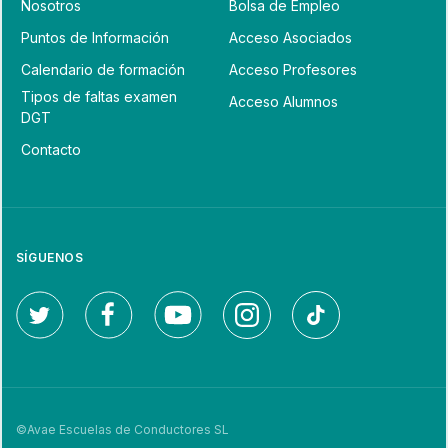
Nosotros
Bolsa de Empleo
Puntos de Información
Acceso Asociados
Calendario de formación
Acceso Profesores
Tipos de faltas examen
Acceso Alumnos
DGT
Contacto
SÍGUENOS
©Avae Escuelas de Conductores SL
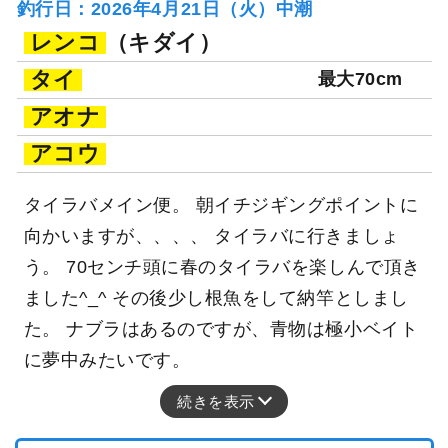
釣行日：2026年4月21日（火）中潮
レンコ
（キダイ）
タイ
最大70cm
アオナ
アコウ
タイラバメイン便。 朝イチジギングポイントに
向かいますが、、、、 タイラバに行きましょ
う。 70センチ頭に春のタイラバを楽しんで頂き
ました^_^ その後少し根魚をして納竿としまし
た。 ナブラはあるのですが、青物は極小ベイト
に夢中みたいです。
続きを表示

• [Work instruction] Which lines of the material above hold the string "Acceso"? Pull them out.

• [Reply to the task]
Acceso Asociados
Acceso Profesores
Acceso Alumnos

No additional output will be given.